Habían pasado ya dos horas y tú seguías leyendo sobre la toalla. Ya te habías bañado en el mar como dos veces y comido unas papas fritas que traías en la cartera. Yo seguía sobre la misma banca, con el mismo skate al lado, con un cigarro en la boca y la idea de cómo lograría saber de ti.
Una hora más pasó cuando por fin decidiste pararte e irte de la playa. Me puse nervioso. no me reconocía. Nunca me había pasado algo parecido y ya no era un niño. Ella ya había guardado su toalla y se dirigía hacia las escaleras.
Cada paso que daba en dirección hacia mi me comprimía el pecho y me dejaba sin aire.
Por fin logró subir las escaleras. Giró a la izquierda y empezó a dirigirse a donde estaban las bicicletas cuadradas. Al pasar por el frente de mi banca ni se percato de mi existencia. Y es que para ella yo no existía. Me puse de pie y empecé a seguirla cual acosador, sin que ella se diese cuenta. Esperé que le saque la cadena a su bicicleta y la monte. Cuando empezó a pedalear, subí a mi skate y fui tras ella. Pedaleó como veinte cuadras hasta que llegó a su casa. Amarró la bicicleta a un poste e ingresó. Yo me quedé en la esquina. Ya sabía donde vivía, pero no me servía de nada. Me provocaba agarrarme a patadas por ser tan cobarde. Estuve ahí mirándola más de tres horas, la perseguí cual acosador hasta su casa y ni si quiera le pude decir una palabra.
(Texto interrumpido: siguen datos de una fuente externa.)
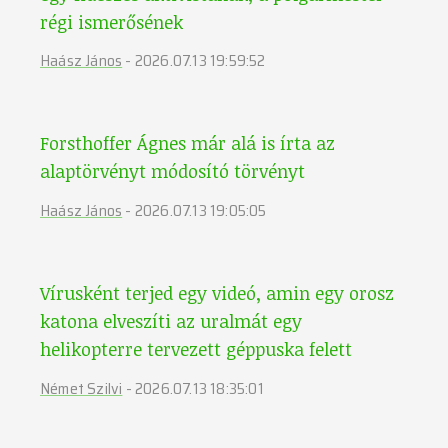
régi ismerősének
Haász János
-
2026.07.13 19:59:52
Forsthoffer Ágnes már alá is írta az
alaptörvényt módosító törvényt
Haász János
-
2026.07.13 19:05:05
Vírusként terjed egy videó, amin egy orosz
katona elveszíti az uralmát egy
helikopterre tervezett géppuska felett
Német Szilvi
-
2026.07.13 18:35:01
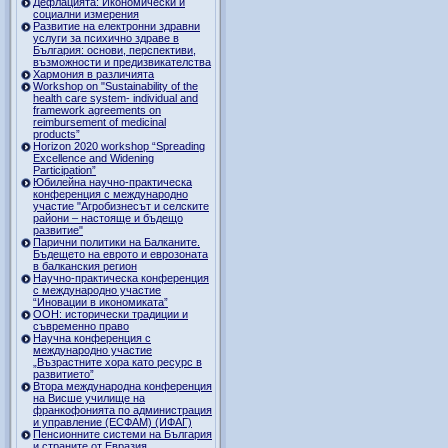
Дефлацията: Икономически и
социални измерения
Развитие на електронни здравни
услуги за психично здраве в
България: основи, перспективи,
възможности и предизвикателства
Хармония в различията
Workshop on "Sustainability of the
health care system- individual and
framework agreements on
reimbursement of medicinal
products”
Horizon 2020 workshop “Spreading
Excellence and Widening
Participation”
Юбилейна научно-практическа
конференция с международно
участие "Агробизнесът и селските
райони – настояще и бъдещо
развитие"
Парични политики на Балканите.
Бъдещето на еврото и еврозоната
в балканския регион
Научно-практическа конференция
с международно участие
“Иновации в икономиката”
ООН: исторически традиции и
съвременно право
Научна конференция с
международно участие
„Възрастните хора като ресурс в
развитието”
Втора международна конференция
на Висше училище на
франкофонията по администрация
и управление (ЕСФАМ) (ИФАГ)
Пенсионните системи на България
и страните от Евразия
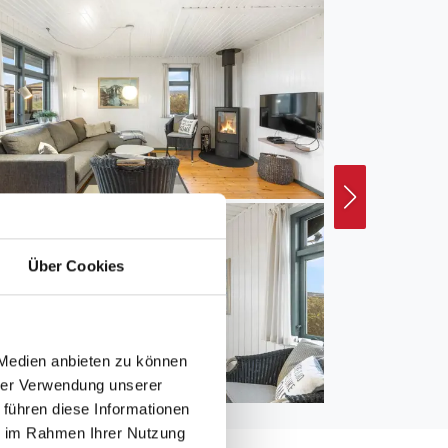
Über Cookies
 Medien anbieten zu können
hrer Verwendung unserer
 führen diese Informationen
ie im Rahmen Ihrer Nutzung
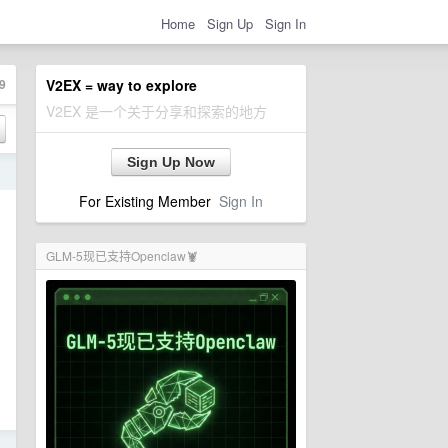
Home
Sign Up
Sign In
9
V2EX = way to explore
V2EX 是一个关于分享和探索的地方
Sign Up Now
日
For Existing Member
Sign In
GLM-5现已支持Openclaw🦞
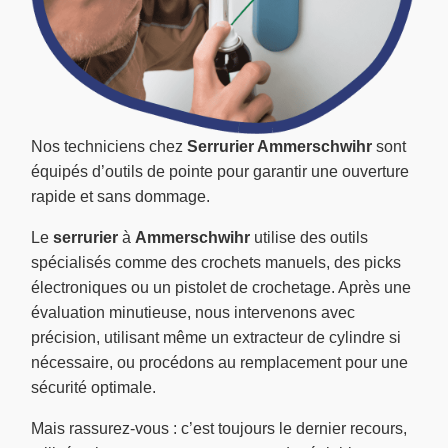
Nos techniciens chez
Serrurier Ammerschwihr
sont
équipés d’outils de pointe pour garantir une ouverture
rapide et sans dommage.
Le
serrurier
à
Ammerschwihr
utilise des outils
spécialisés comme des crochets manuels, des picks
électroniques ou un pistolet de crochetage. Après une
évaluation minutieuse, nous intervenons avec
précision, utilisant même un extracteur de cylindre si
nécessaire, ou procédons au remplacement pour une
sécurité optimale.
Mais rassurez-vous : c’est toujours le dernier recours,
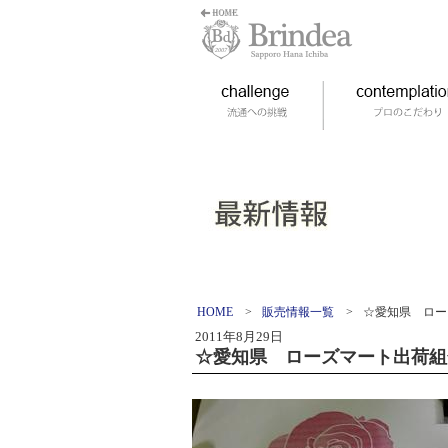
HOME
>
販売情報一覧
>
☆愛知県 ロー
2011年8月29日
☆愛知県 ローズマート出荷組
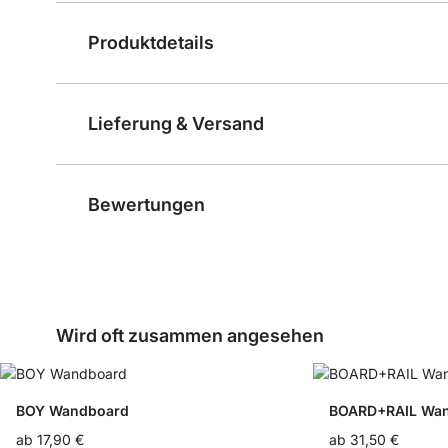
Produktdetails
Lieferung & Versand
Bewertungen
Wird oft zusammen angesehen
BOY Wandboard
BOARD+RAIL Wan
ab
17,90 €
ab
31,50 €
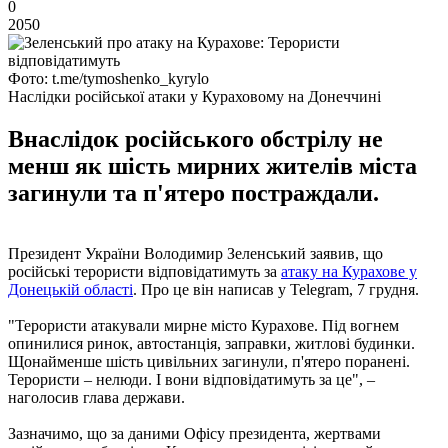
0
2050
Фото: t.me/tymoshenko_kyrylo
Наслідки російської атаки у Кураховому на Донеччині
Внаслідок російського обстрілу не
менш як шість мирних жителів міста
загинули та п'ятеро постраждали.
Президент України Володимир Зеленський заявив, що
російські терористи відповідатимуть за
атаку на Курахове у
Донецькій області
. Про це він написав у Telegram, 7 грудня.
"Терористи атакували мирне місто Курахове. Під вогнем
опинилися ринок, автостанція, заправки, житлові будинки.
Щонайменше шість цивільних загинули, п'ятеро поранені.
Терористи – нелюди. І вони відповідатимуть за це", –
наголосив глава держави.
Зазначимо, що за даними Офісу президента, жертвами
Me empecé a acercar lentamente a su casa hasta que por fin me encontré parado frente a su puerta. Pensaba tocar el timbre, pero ¿Qué le diría una vez que abriese la puerta? Metí mi mano al bolsillo derecho de mi short y saqué una llave. La metí en la chapa de la puerta y abrí la puerta. Di dos pasos y ya estaba en la sala. Giré a la derecha y la vi en la cocina poniendo la mesa para comer. Era una mesa para dos personas. Ella volteo, me miró de frente a los ojos y me dijo: «¿Comemos amor?». A lo que acerté con la cabeza.
Para ese entonces ya teníamos tres años de relación. En el segundo año tuve un accidente en el skate. Me golpeé fuertemente la cabeza y habían lapsos en mis semanas donde perdía la memoria. Ahora que estoy consciente de todo, en este preciso momento que escribo esto puedo decir que ella es la mujer de mi vida, que no importe cuantas veces la olvide al día, semana, mes o año, con tan solo pasar al frente mío bastará para que haga cualquier locura y trate de conquistarla.